Abstract

Traumatology is one of the branches of medicine that cannot suspend its activities, despite the danger of the COVID-19 epidemic. Treatment of skeletal bone fractures in patients with COVID-19, given the novelty of this problem, is one of the most difficult tasks of modern traumatology and orthopaedics. Bone fractures against the background of COVID-19 are characterized not only by high mortality and disability, but also by unpredictable progression.
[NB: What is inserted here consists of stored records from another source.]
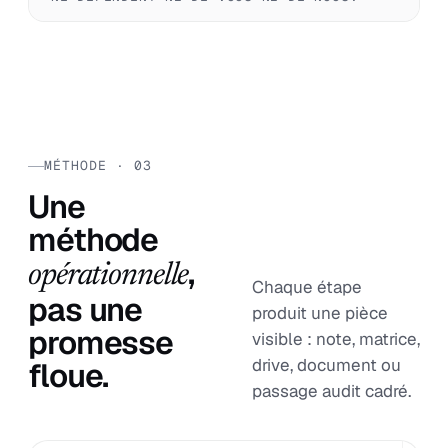
MÉTHODE · 03
Une
méthode
,
opérationnelle
Chaque étape
pas une
produit une pièce
promesse
visible : note, matrice,
drive, document ou
floue.
passage audit cadré.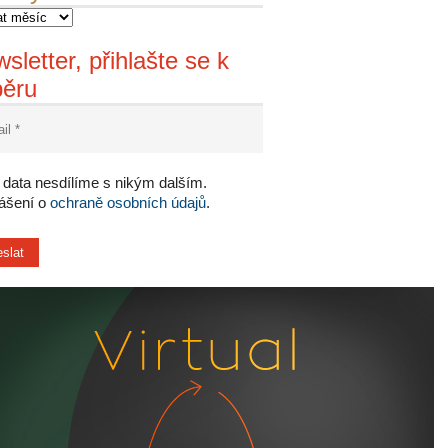
sletter, přihlašte se k
běru
data nesdílíme s nikým dalším.
lášení o
ochraně osobních údajů
.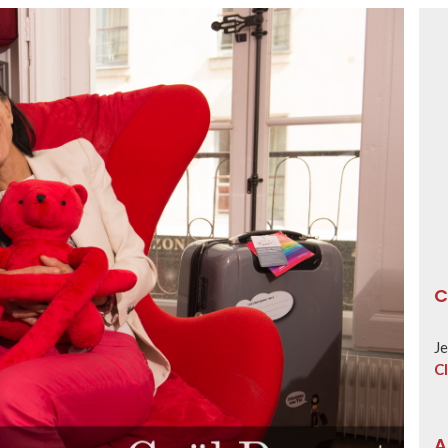
C
Je
Cl
A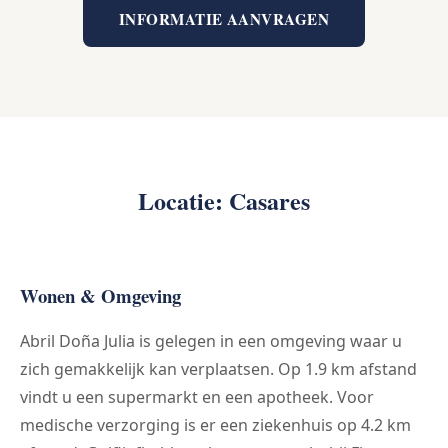
INFORMATIE AANVRAGEN
Locatie: Casares
Wonen & Omgeving
Abril Doña Julia is gelegen in een omgeving waar u
zich gemakkelijk kan verplaatsen. Op 1.9 km afstand
vindt u een supermarkt en een apotheek. Voor
medische verzorging is er een ziekenhuis op 4.2 km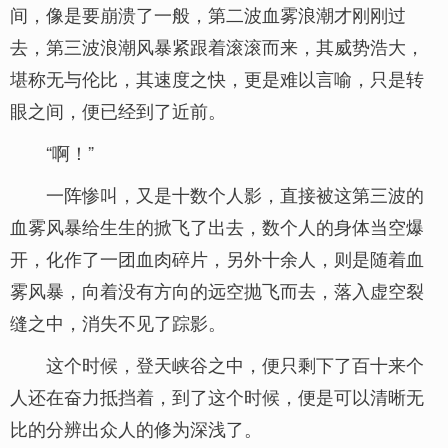
间，像是要崩溃了一般，第二波血雾浪潮才刚刚过
去，第三波浪潮风暴紧跟着滚滚而来，其威势浩大，
堪称无与伦比，其速度之快，更是难以言喻，只是转
眼之间，便已经到了近前。
“啊！”
一阵惨叫，又是十数个人影，直接被这第三波的
血雾风暴给生生的掀飞了出去，数个人的身体当空爆
开，化作了一团血肉碎片，另外十余人，则是随着血
雾风暴，向着没有方向的远空抛飞而去，落入虚空裂
缝之中，消失不见了踪影。
这个时候，登天峡谷之中，便只剩下了百十来个
人还在奋力抵挡着，到了这个时候，便是可以清晰无
比的分辨出众人的修为深浅了。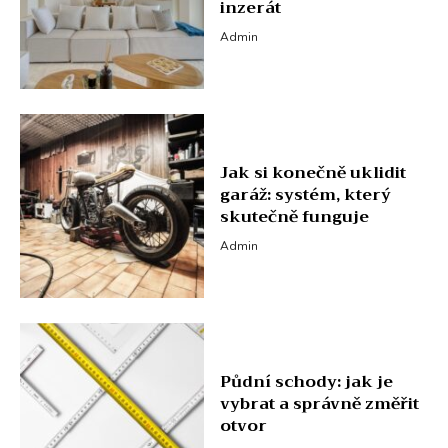
inzerát
Admin
Jak si konečně uklidit
garáž: systém, který
skutečně funguje
Admin
Půdní schody: jak je
vybrat a správně změřit
otvor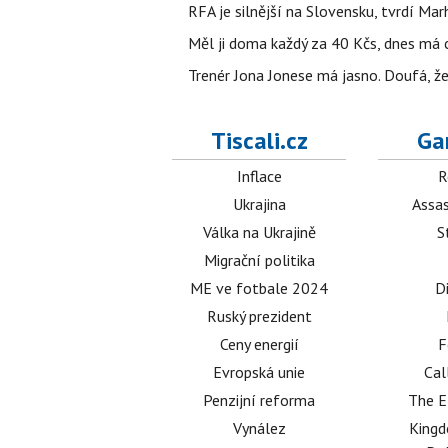
RFA je silnější na Slovensku, tvrdí Ma
Měl ji doma každý za 40 Kčs, dnes má 
Trenér Jona Jonese má jasno. Doufá, ž
Tiscali.cz
Ga
Inflace
R
Ukrajina
Assas
Válka na Ukrajině
S
Migrační politika
ME ve fotbale 2024
D
Ruský prezident
Ceny energií
F
Evropská unie
Cal
Penzijní reforma
The E
Vynález
King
The aim of our study was to study the impact of the mechanism of occurrence and traumatogenesis of long bone fractures in patients with COVID-19. To carry out the research tasks, we formed a retrospective study array, which consisted of 289 cases of skeletal bone fractures, which were treated at the "Kyiv City Clinical Hospital of Emergency Medical Care" from March 2020 to February 2021. The main mechanism of injury in patients with skeletal bone fractures against COVID-19 was a fall from a height, which was observed 1.5 times more often than in the pre-war period. There was a 10% reduction in high-energy injury mechanisms such as falls from height and direct impact during the epidemic period, and an almost 10% increase in low-energy compression injury mechanisms. Among the patients of the main group, the combination of lighter mechanisms of injury such as falling and compression was more often detected, in contrast to the patients of the control group, where more high-energy mechanisms of trauma from a fall and a direct blow prevailed. During the COVID-19 epidemic, domestic injuries as a cause of fractures increased sharply and the specific gravity of road accidents decreased sharply, which is associated with epidemic restrictions. During the period of the COVID-19 epidemic, industrial injuries significantly decreased, while criminal and combined injuries remained at the same level as before the epidemic.